Vous est-il déjà arrivé de vous concentrer vigoureusement, les yeux rivés sur votre modèle, de courber votre dos et de constituer une tension importante dans votre corps, de vous retrouver le poignée figé, lié, possédé par l’acte de bien réussir ce que vous lui avez demandé de réaliser?
La tension oculaire chez l’artiste, c’est récurrent. En témoigne Joseph Garibaldi, peintre de la fin du 19ème début 20ème. Il est devenu un artiste du post-impressionnisme malgré lui. La tension dans les poignées témoignent de l’impuissance que nous pouvons parfois ressentir lorsque le dessin ne donne pas ce que nous voulons. Le dos, s’immobilise, et les épaules toisent les oreilles, vous atteignez la crispation à son paroxisme.

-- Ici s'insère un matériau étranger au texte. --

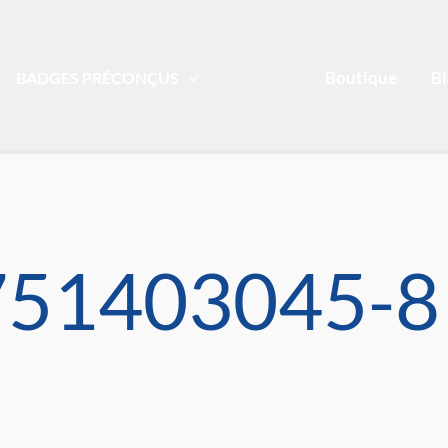
Boutique
B
BADGES PRÉCONÇUS
751403045-8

L’approche du dessin est un état d’être. Ce qui va en sortir de plus profond, c’est une réciprocité, ce qui va en ressortir de plus effervescent, c’est de gagner du style. Être artiste, c’est vivre cet état d’être au moment de la création, on s’identifie au modèle, la mouvement de la main est fluide. Ce sont des éléments qui prédisposent que le corps et l’esprit soient inextricablement connectés. Il n’y a pas de distinction tranchée entre le mental et le physique. L’un comme l’autre va conditionner l’état de l’artiste. Comme l’artiste devient conscient que le mental et que le physique le conditionne, il ne peut qu’admettre que la canalisation d’un de ces deux aspects renforcent l’un et l’autre et accélère son développement. L’artiste s’offre une condition optimum pour la pratique du dessin s’il réduit, par exemple, considérablement ses tensions physiques. La tension déforme la réception de l’impression, du champ d’information, et tend à immobiliser le caractère fluide du mouvement des yeux et réduit son champs de vision. Il empêche la précision, la rapidité, et la souplesse dans la main. Les yeux sont des instruments faits pour la mobilité. Cela ne veut pas dire qu’il faut le forcer à fixer son attention pendant longtemps. Quand il y a tension, nous perdons cette subtilité évanescente que nous offre la perception visuelle. Les yeux sont comme l’eau, essayer de se concentrer en permanence de manière précise c’est comme essayer de maintenir un liquide dans la main, plus nous serrons le poing, et moins le liquide reste dans la main. Il s’échappe.
Mon conseil
1 – D’abord, de manière très protocolaire, prévoyez un break entre les deux heures de pose du modèle vivant, si deux heures il y a.
2 – Tentez de défocaliser le regard pour absorber les images dans la conscience, sans intensité. Le désir de posséder ce que l’on voit nous fait perdre très rapidement toute capacité à saisir ce qu’il y a à saisir.
3 – Regardez le plus loin possible, là où c’est possible, toutes les 20 minutes.